Beautifully written Duchesse. My parents were of that generation as well. I think the major difference in their lives as compared to ours is stress. I blame technology and multitasking! Let's all relax with a cocktail and a steak and just let that phone ring. LOL

Duchesse said...

Marguerite: I find the current culture of denial and 'health consciousness' rather overdone. Unlike their steaks.

s. said...

How I miss that generation!s

Anonymous said...

What a wonderful post! Quite a tribute to that wonderful generation and a way of life lives with gusto. My father in law passed away recently at the age of 90. At the wake, we had Manhattans, things with cream sauce and decadent deserts in his honor.

Duchesse said...

s: I'm doing my best to keep it going by enjoying the occasional martini or eclair.
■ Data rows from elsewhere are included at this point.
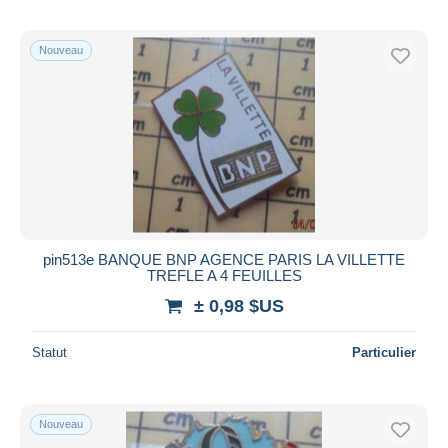
Nouveau
pin513e BANQUE BNP AGENCE PARIS LA VILLETTE
TREFLE A 4 FEUILLES
± 0,98 $US
Statut
Particulier
Nouveau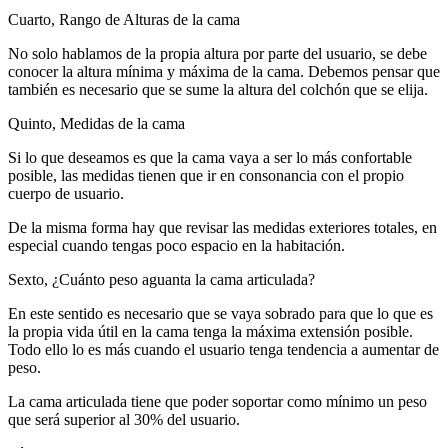
Cuarto, Rango de Alturas de la cama
No solo hablamos de la propia altura por parte del usuario, se debe
conocer la altura mínima y máxima de la cama. Debemos pensar que
también es necesario que se sume la altura del colchón que se elija.
Quinto, Medidas de la cama
Si lo que deseamos es que la cama vaya a ser lo más confortable
posible, las medidas tienen que ir en consonancia con el propio
cuerpo de usuario.
De la misma forma hay que revisar las medidas exteriores totales, en
especial cuando tengas poco espacio en la habitación.
Sexto, ¿Cuánto peso aguanta la cama articulada?
En este sentido es necesario que se vaya sobrado para que lo que es
la propia vida útil en la cama tenga la máxima extensión posible.
Todo ello lo es más cuando el usuario tenga tendencia a aumentar de
peso.
La cama articulada tiene que poder soportar como mínimo un peso
que será superior al 30% del usuario.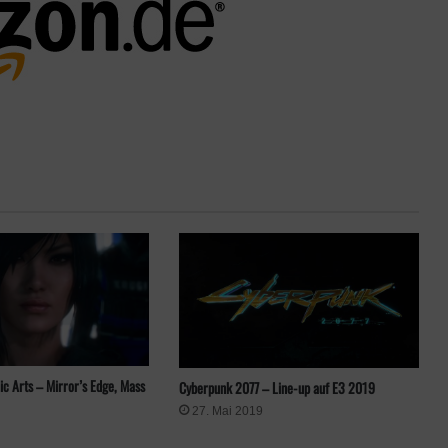
ic Arts – Mirror’s Edge, Mass
Cyberpunk 2077 – Line-up auf E3 2019
27. Mai 2019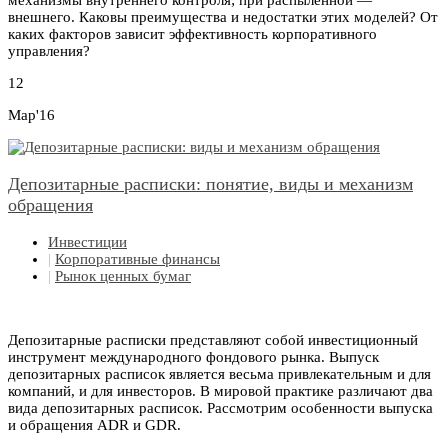
механизмы внутреннего контроля; при распыленной —
внешнего. Каковы преимущества и недостатки этих моделей? От
каких факторов зависит эффективность корпоративного
управления?
12
Мар'16
Депозитарные расписки: понятие, виды и механизм
обращения
Инвестиции
|
Корпоративные финансы
|
Рынок ценных бумаг
Депозитарные расписки представляют собой инвестиционный
инструмент международного фондового рынка. Выпуск
депозитарных расписок является весьма привлекательным и для
компаний, и для инвесторов. В мировой практике различают два
вида депозитарных расписок. Рассмотрим особенности выпуска
и обращения ADR и GDR.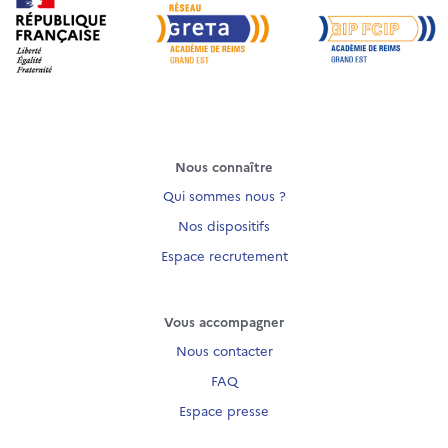
Nous connaître
Qui sommes nous ?
Nos dispositifs
Espace recrutement
Vous accompagner
Nous contacter
FAQ
Espace presse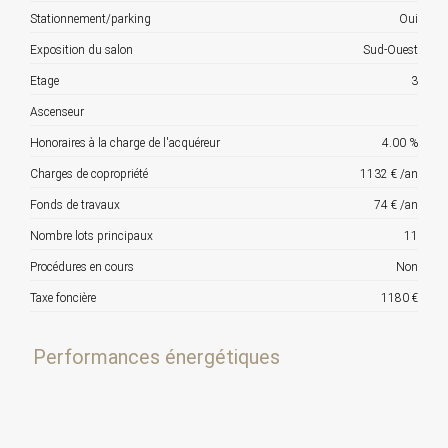
Stationnement/parking
Oui
Exposition du salon
Sud-Ouest
Etage
3
Ascenseur
Honoraires à la charge de l'acquéreur
4.00 %
Charges de copropriété
1132 € /an
Fonds de travaux
74 € /an
Nombre lots principaux
11
Procédures en cours
Non
Taxe foncière
1180 €
Performances énergétiques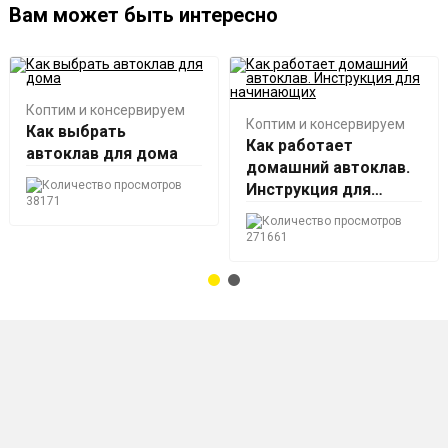
Вам может быть интересно
Крышка вакуумного консервирования КВК-70 - 2
шт.
Крышка вакуумного консервирования КВК-38 - 2
Коптим и консервируем
Коптим и консервируем
Как выбрать
шт.
Как работает
автоклав для дома
Насос НВР - 1 шт.
домашний автоклав.
Инструкция для
38171
начинающих
271661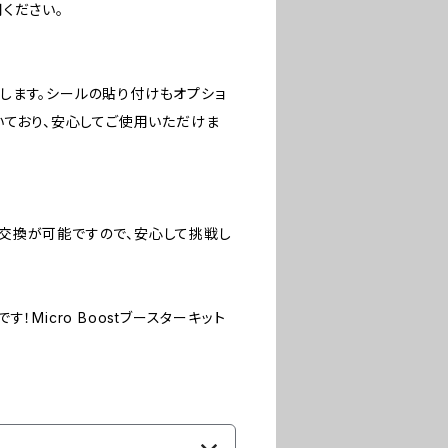
ください。
します。シールの貼り付けもオプショ
いており、安心してご使用いただけま
交換が可能ですので、安心して挑戦し
Micro Boostブースターキット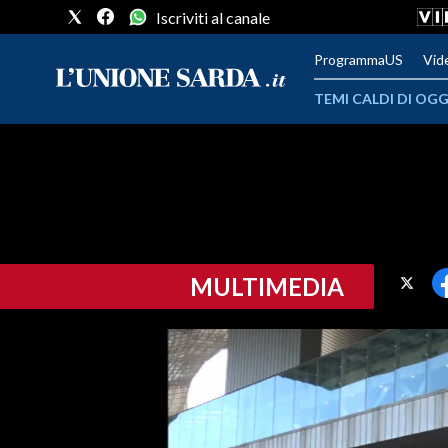
Iscriviti al canale
ProgrammaUS
Vid
TEMI CALDI DI OGG
METEO
COMUNI AL VOTO
VIDEO
MULTIMEDIA
FOTO
CRONACA SARDEGNA
CAGLIARI
PROVINCIA DI CAGLIARI
SULCIS IGLESIENTE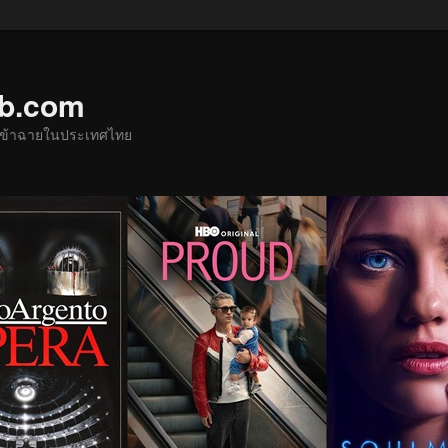
ub.com
ด้เข้าฉายในประเทศไทย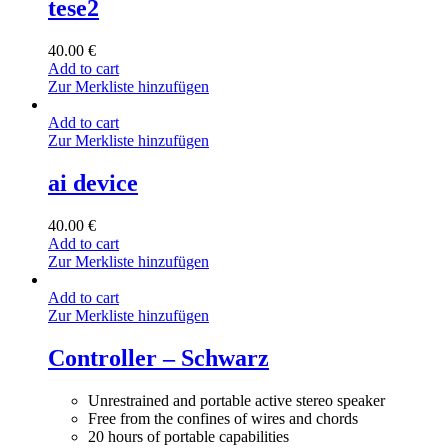
tese2
40.00
€
Add to cart
Zur Merkliste hinzufügen
Add to cart
Zur Merkliste hinzufügen
ai device
40.00
€
Add to cart
Zur Merkliste hinzufügen
Add to cart
Zur Merkliste hinzufügen
Controller – Schwarz
Unrestrained and portable active stereo speaker
Free from the confines of wires and chords
20 hours of portable capabilities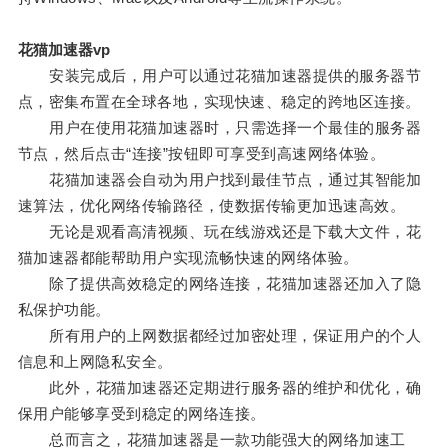
花猫加速器vp
安装完成后，用户可以通过花猫加速器提供的服务器节
点，密集布置在全球各地，实现快速、稳定的跨地区连接。
用户在使用花猫加速器时，只需选择一个最佳的服务器
节点，然后点击“连接”按钮即可享受到高速网络体验。
花猫加速器会自动为用户找到最佳节点，通过其智能加
速算法，优化网络传输路径，使数据传输更加迅速高效。
无论是观看高清视频、玩在线游戏还是下载大文件，花
猫加速器都能帮助用户实现流畅快速的网络体验。
除了提供高效稳定的网络连接，花猫加速器还加入了隐
私保护功能。
所有用户的上网数据都经过加密处理，保证用户的个人
信息和上网隐私安全。
此外，花猫加速器还定期进行服务器的维护和优化，确
保用户能够享受到稳定的网络连接。
总而言之，花猫加速器是一款功能强大的网络加速工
Anonymous: What a marvelous memorial. Gusto is the word. My Dad was quite puzzled about why people voluntarily gave up dessert, and he thought white wine spritzers were the weirdest thing one could drink.

Maggie said...

Duchesse, a beautiful and insightful post that resonates loud and clear to all Baby Boomers out there. I was reminded of much the same feelings and musings recently when the grandson of my dad's closest friend ran for mayor of a local city. Reconnecting with the family ( a big, loud, fun loving, Irish clan) after many years recalled those same memories for me. Although our parents are gone now, they all lived well into the golden ages. As younger folks, they lived guilt free when it came to having fun. They knew how to enjoy life's pleasures both large and small. I'm getting tired of hearing someone at a dinner party announce that they'll have to, "hit the gym tommorrow to work off all the calories etc."
Artful Lawyer said it best...life in 2010 is not nearly as much fun as it used to be. Can we take a lesson from all of this?

Duchesse said...

Maggie: Some decades ago I caught myself saying that "hit the gym" thing, then realized what a killjoy I was, bringing guilt to a table. Each of us takes her own lessons from how they lived, and for me it is about leisurely meals at a table, not carrying a BlackBerry and taking regular time off.

diverchic said...

A beautiful and poignant description of that time and culture. Thanks.

Anonymous said...

These were simpler times, no 60 hour work weeks with long commutes and then being on-call 24-7. The women in particular lived a simple life; most did not work outside the home. I see a great difference in the work hours and extreme job pressure from when I started working in 1978 until today. Personally I do not think boomers will live longer than their parents; I know plenty fo 50+ women that have died of various cancers never having had any time to enjoy their life while their 85+ mothers are still alive and kicking.

Duchesse said...

Anonymous @ 9:15: Yes, the hours and pressure. If employers require overtime and create pressure (threat of layoff, under-resourcing), some of us will sacrifice years of life to our employers. Some companies give compensatory time off but I question the health benefits of an extra few off a run of 12-14 hour days.